Le levier de la prime d’activité
A écouter Gabriel Attal, l’exécutif paraît vouloir concentrer son aide sur les classes moyennes qui travaillent. Si tel est le cas, une piste pourrait être d’élargir la prime d’activité ou de revaloriser son montant. « Elle remplit bien les critères », souligne François Ecalle.
Pour l’exécutif, l’un des enjeux est aussi d’améliorer le pouvoir d’achat de ces classes moyennes touchées de plein fouet par l’inflation élevée . Le ministre des Finances, Bruno Le Maire, a annoncé la sortie progressive du bouclier tarifaire sur les prix de l’électricité d’ici à 2025. Face à la valse des étiquettes dans les rayons alimentaires, le gouvernement a, en revanche, renoncé à créer un chèque alimentaire. « Il aurait fallu embrasser large pour couvrir les plus modestes et les classes moyennes », note Mathieu Plane.
Crise du logement
Pour certains experts, le sujet à traiter en priorité est le logement. « L’immobilier arrive en tête des aspirations des classes moyennes, rappelle Philippe Crevel. Or cela fait des années qu’il n’y a aucune réponse à la crise du logement qui ronge la société. Et aujourd’hui, la remontée des taux d’intérêt rend encore plus difficile l’accès à la propriété. »
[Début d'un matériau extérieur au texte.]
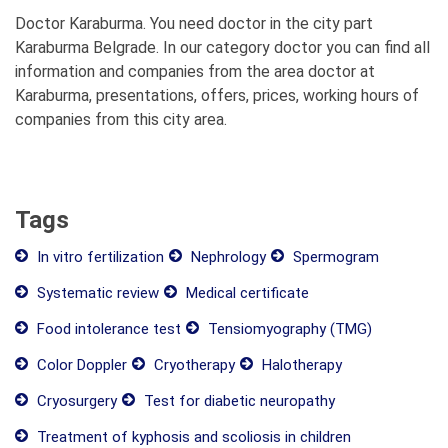
Doctor Karaburma. You need doctor in the city part
Karaburma Belgrade. In our category doctor you can find all
information and companies from the area doctor at
Karaburma, presentations, offers, prices, working hours of
companies from this city area.
Tags
In vitro fertilization
Nephrology
Spermogram
Systematic review
Medical certificate
Food intolerance test
Tensiomyography (TMG)
Color Doppler
Cryotherapy
Halotherapy
Cryosurgery
Test for diabetic neuropathy
Treatment of kyphosis and scoliosis in children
« C’est un poste qui pèse lourd dans le budget des classes moyennes », abonde Philippe Moati, professeur d’économie et cofondateur de l’Observatoire de la société et de la consommation (Obsoco). « Il faut redonner l’espoir de l’accès à la propriété et pour ceux qui sont locataires, limiter la hausse des loyers. » Le 9 mai, le gouvernement devrait dévoiler des propositions issues du Conseil national de la refondation pour répondre à la crise du logement. « C’est un poste sur lequel la France taxe, réglemente et redistribue déjà beaucoup », met en garde François Ecalle.
Face au sentiment de déclassement ressenti par les classes moyennes, l’économiste Lucas Chancel souligne la nécessité d’améliorer les services publics en commençant par la santé, l’éducation et les transports publics bas carbone, ce qui, selon lui, passe par une hausse de la fiscalité des plus aisés afin de les financer.